Preparation and Evaluation of Cements using Spherical Porous β-Tricalcium Phosphate Granules

Calcium phosphate cements (CPCs) with macropores and micropores for high bone regeneration ability are desired. CPCs with macropores and micropores which were prepared by combining porous granules have been reported. In this study, the cement system composed of β-tricalcium phosphate (β-TCP) granules and phosphoric acid solution was selected, and the effects of the characteristics of granules on the microstructures and properties of the cements were examined. The spherical porous β-TCP granules with high porosity and irregular porous β-TCP granules with low porosity were prepared, and they were mixed with a phosphoric acid solution. When the spherical porous granules with high porosity were used, the granules were packed uniformly in the cement, and the size distribution of the macropores formed among the granules was narrower than that of the cement prepared using the irregular porous β-TCP granules with low porosity. The cement with high porosity can be obtained from the spherical porous granules with high porosity. The cement prepared using the spherical granules with high porosity showed lower compressive strength and higher dissolution rate than the cement prepared using irregular granules with low porosity.
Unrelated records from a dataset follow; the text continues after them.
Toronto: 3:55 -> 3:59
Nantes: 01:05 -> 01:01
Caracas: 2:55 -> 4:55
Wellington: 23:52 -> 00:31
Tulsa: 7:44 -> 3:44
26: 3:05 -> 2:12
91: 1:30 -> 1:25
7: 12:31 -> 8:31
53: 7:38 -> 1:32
Introduction of Cation Species to Starch-reinforced Calcium Phosphate Bone Paste

Bone cement is applied to bone detect caused by injury and disease. Our group has developed a novel bone paste by kneading a gelatinized wheat starch and calcium phosphate (CP) powders in which CaHPO₄, Ca₄(PO₄)₂O and β-Ca₃(PO₄)₂ are equimolarly mixed. This bone paste is easily handled and can be set to form hydroxyapatite (HAp) under physiological conditions. On the other hand, previous literature reported that strontium ion can promote and regulate the activity of osteoblastic and osteoclastic cells in the living bone, respectively. In addition, copper ion is reported antibacterial performance. In this work, strontium and copper ions were fed into the bone paste as starting materials to promote cell activity as well as antibacterial properties. Paste samples were prepared by kneading a starch gelatinized with mixed powders of CP, α-SrHPO₄ and Cu²⁺-substituted β-Ca₃(PO₄)₂. Phase change, release behavior of metal cations and antibacterial properties were investigated. A paste sample immersed in Tris-buffered NaCl solution was set through forming HAp, and the amount of strontium ion released from the paste sample was a level expected to enhance the cell activity. However, all the pastes didn’t show antibacterial properties in spite of introducing of copper ion to the samples.
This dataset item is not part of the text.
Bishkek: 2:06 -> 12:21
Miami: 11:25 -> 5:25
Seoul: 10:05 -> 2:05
Fabrication of Mn-containing Bone-like Calcium Phosphate Cement

Amorphous calcium phosphate (ACP) is known as a precursor of hydroxyapatite (HAp) which is an inorganic main component of bone. The ACP gradually crystallizes to low crystalline apatite near human body temperature. If we introduce an active ingredient at the time of synthesis of ACP and we can introduce an ingredient effective for bone repair or an ingredient having functionality into the crystal structure of HAp, an active ingredient-releasing material responsive to bone metabolism would obtaine, and the protein might produce. Mn is an essential trace element in the living body and is present in the body as an active metal such as Mn-SOD (Mn-superoxmutase) having an antioxidant activity and enhancing the activity of proteoglycan synthetase during bone formation. In this research, we try to introduce Mn into ACP, prepare cement using the obtained powder. In the synthetic powder, Mn was introduced at the same rate as the preparation. The obtained cement had crystallized and low-crytalline bone-like apatite composition. The porosity changed with the amount of Mn added. The cements exhibited protein adsorption properties regardress of the addition of Mn. It is expected that proteins involved in bone metabolism adsorb to the cement.